When practicing by yourself, start in close to the basket, right in front of the hoop. Shoot at least 25 shots from four feet and in, without moving. Take your time and slow down each shot. Think about the correct form (ball resting in the hand, non-shooting hand, arm position, etc.) before each shot. Take your time! Hold and exaggerate your follow through on every shot. Only then, begin to move back. Start right in front of the basket, shoot and then take one step back. Continue for five shots, which will put you about 15 feet from the basket. Go back to right in front of the rim and repeat. Shoot and take a step back; shoot and take a step back; continue for at least five shots. Do this five to ten times and move away from the hoop at different angles. Only now are you ready to work at full-speed, shooting game-like shots.
There is no secret or magic drill to become a better dribbler. The only way to get confidence in your dribbling is to dribble, dribble, dribble! You have to wear out the basketball. Simply dribble the ball anytime you can (while walking the dog, going out to get the mail, even while watching television – very difficult on carpeting!) Or just dribble the ball 1000+ times, every day, with each hand. (Your driveway, basement, the sidewalk – anywhere – you don’t need a court). A few things to break it up are: wear a blind-fold or “dribble goggles” while you dribble the ball. Or dribble two balls at once. But the key is to just pound that basketball over and over and over (of course using proper techniques – fingertip control, flexible wrist movement and snap, keep the ball low, etc.).

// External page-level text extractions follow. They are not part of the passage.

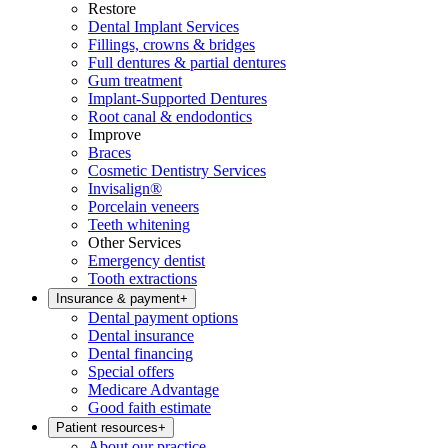
Restore
Dental Implant Services
Fillings, crowns & bridges
Full dentures & partial dentures
Gum treatment
Implant-Supported Dentures
Root canal & endodontics
Improve
Braces
Cosmetic Dentistry Services
Invisalign®
Porcelain veneers
Teeth whitening
Other Services
Emergency dentist
Tooth extractions
Insurance & payment
+
Dental payment options
Dental insurance
Dental financing
Special offers
Medicare Advantage
Good faith estimate
Patient resources
+
About our practice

Often, if players throw one good pass or maybe a couple in a row that hit the target perfectly, then they think that they are good passers and have that important skill mastered. Wrong. We see this at camp all the time when we work on passing. Players will throw a few good passes in a drill, and then begin to lose interest because just passing the ball and consistently hitting their teammate in the numbers is “boring.” But when we start to scrimmage basketballs start flying everywhere (mostly out of bounds). Be the player who is mentally tough enough to practice throwing pass-after-pass-after-pass and hitting your target every single time (not some of the time, not most of the time, or almost every time, but EVERY time!). Throw hundreds of passes with this in mind (to a teammate or just a spot on the wall). Do it over and over and over. You will improve your passing skills, your confidence with all passes, and you will strengthen those important “basketball muscles” in your wrists and forearms.